Junior health sciences major Shadai Frederick said there was nothing USF’s SG could have done to interest her because she doesn’t vote for national or local government officials either.

Even if SG did more to advertise the impact it has on students, Frederick said she still would not be interested in voting.

“I saw it everywhere, but it just didn’t interest me,” Frederick said. “I think voting overall doesn’t interest me…it’s because I feel like my vote doesn’t matter because it’s one of many.”

However, students such as senior psychology major Kaniz Angel, disagree that their voice is lost in a large election.

“Just having one other person with the same viewpoint as you voting means a lot because you can make a huge difference,” Angel said.

For Angel, voting in the SG elections is an opportunity to exercise her right and responsibility to vote. Having this right as a citizen is important to her. 

“As a woman, we haven’t always had the right to vote and just the small thing as voting in school means a lot,” Angel said.

Manka said he believes a decline in voter turnout is due in part to students focusing more on jobs, classes and life outside of and after college.

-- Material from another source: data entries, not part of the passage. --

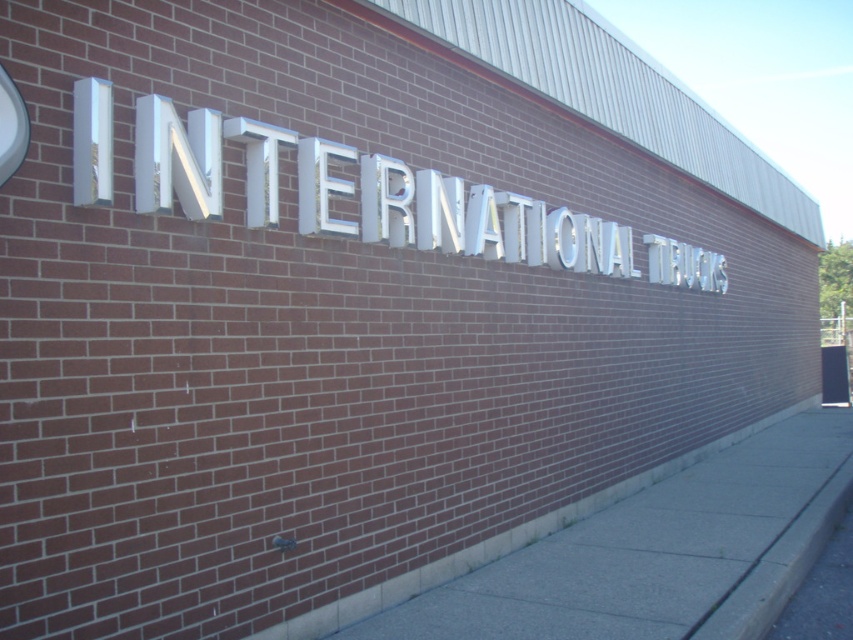 You are a delivery driver who needs to park your truck near the white metallic sign at center without blocking the gray concrete sidewalk at lower center. The truck requires a minimum of 5 meters of clearance to safely maneuver. Based on the scene, can you park your truck in this location?

The gray concrete sidewalk at lower center is 4.96 meters away from the white metallic sign at center. Since the truck requires 5 meters of clearance to safely maneuver, the available space is insufficient. Therefore, parking here would not be safe.

You are a delivery person trying to park your van near the entrance. The van requires a space wider than the gray concrete sidewalk at lower center. Can you park your van in the space where the white metallic sign at center is located?

The gray concrete sidewalk at lower center is wider than the white metallic sign at center. Since the van requires a space wider than the sidewalk, the space at the sign is narrower and thus insufficient for parking. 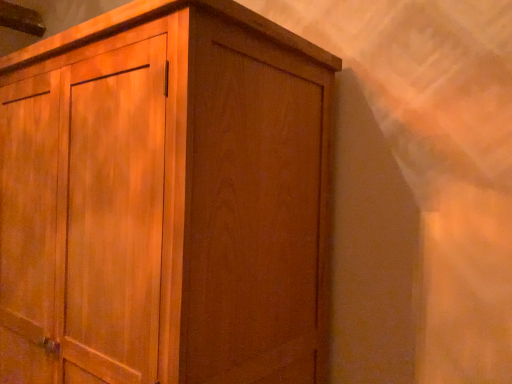 Describe the element at coordinates (166, 201) in the screenshot. I see `matte wood cupboard at center` at that location.

Measure the distance between point [264,304] and camera.

They are 38.90 inches apart.

You are a GUI agent. You are given a task and a screenshot of the screen. Output one action in this format:
    pyautogui.click(x=<x>, y=<y>)
    Task: Click on the matte wood cupboard at center
    This screenshot has height=384, width=512.
    Given the screenshot: What is the action you would take?
    pyautogui.click(x=166, y=201)

Find the location of a particular element. matte wood cupboard at center is located at coordinates (166, 201). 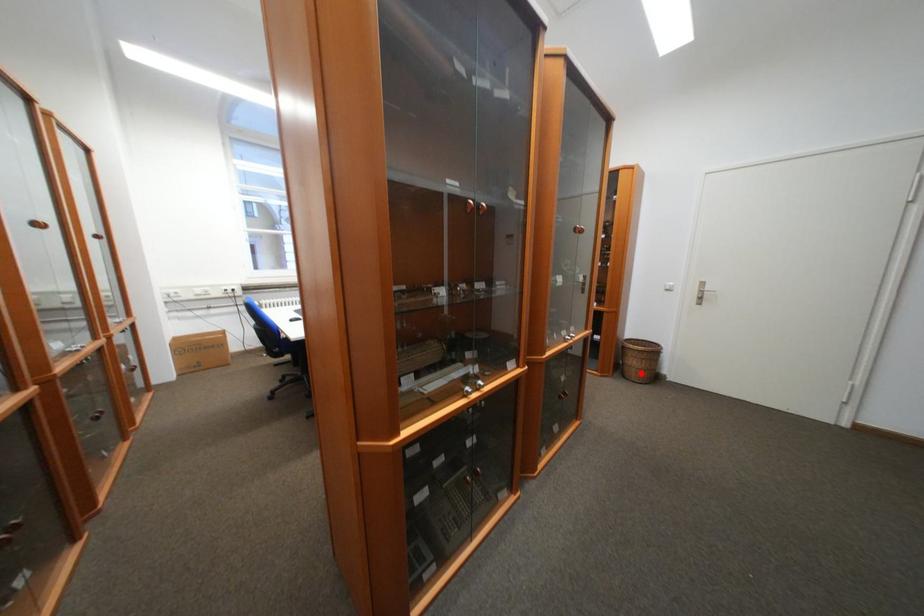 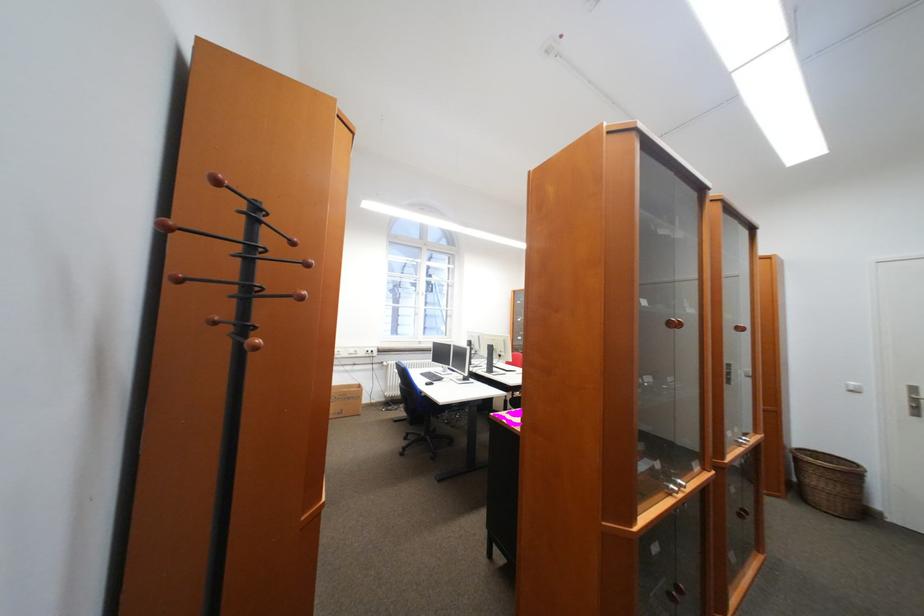 Find the pixel in the second image that matches the highlighted location in the first image.

(830, 499) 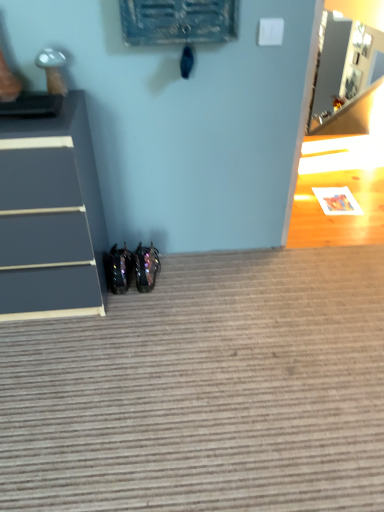 Image resolution: width=384 pixels, height=512 pixels. I want to click on spots to the right of glossy black shoes at lower center, which is the 2th footwear from right to left, so click(173, 274). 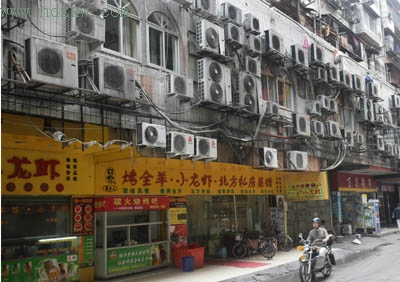 Locate an element on the screen. The width and height of the screenshot is (400, 282). red bin is located at coordinates (201, 253). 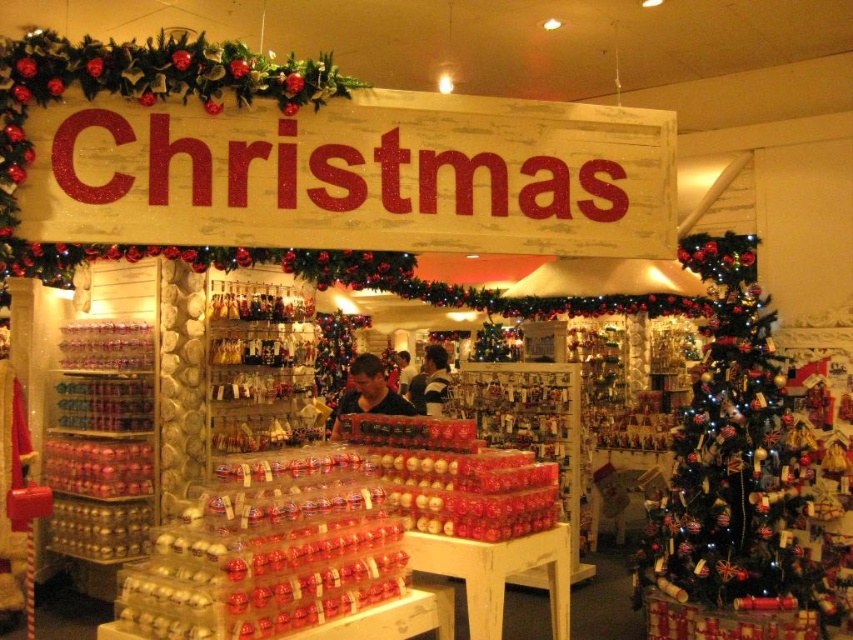 Which of these two, shiny metallic ornament at center or matte black shirt at center, stands shorter?

Standing shorter between the two is matte black shirt at center.

Does shiny metallic ornament at center have a smaller size compared to matte black shirt at center?

No.

What do you see at coordinates (733, 480) in the screenshot? The width and height of the screenshot is (853, 640). I see `shiny metallic ornament at center` at bounding box center [733, 480].

This screenshot has height=640, width=853. I want to click on shiny metallic ornament at center, so click(x=733, y=480). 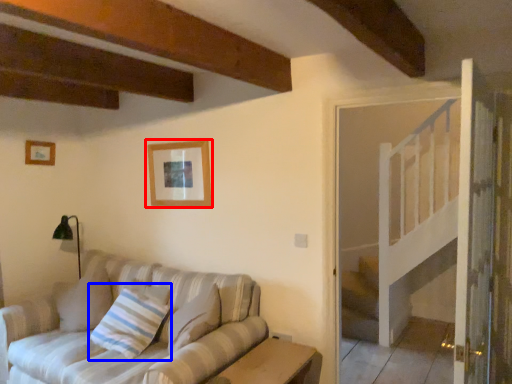 Question: Which object is closer to the camera taking this photo, picture frame (highlighted by a red box) or pillow (highlighted by a blue box)?

Choices:
 (A) picture frame
 (B) pillow

Answer: (B)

However, he said building the habit of voting for SG while in college establishes a foundation for fulfilling their civic duty on a national scale.

Students should also vote because it has a direct impact on how fees in their tuition are allocated, according to Manka. Students pay a $7 activity and service fee each semester, which grants around $14-18 million to SG to allocate to student organizations and the Student Life offices on the students’ behalf.

“The bottom line is, the one way to keep the student government in check is to vote. The people in there that have your vested interest … just like any other election,” Manka said.

Rodriguez said she understands that voting requires time and research and that it can be pushed to the side with students’ busy schedules.

Voting for SG is the opportunity for students to elect those who will represent the student body to the university, Angel said.

“Just like U.S. elections, you’re giving someone else your voice so they can represent you,” Angel said. “So, this is the same thing, but just more compact.”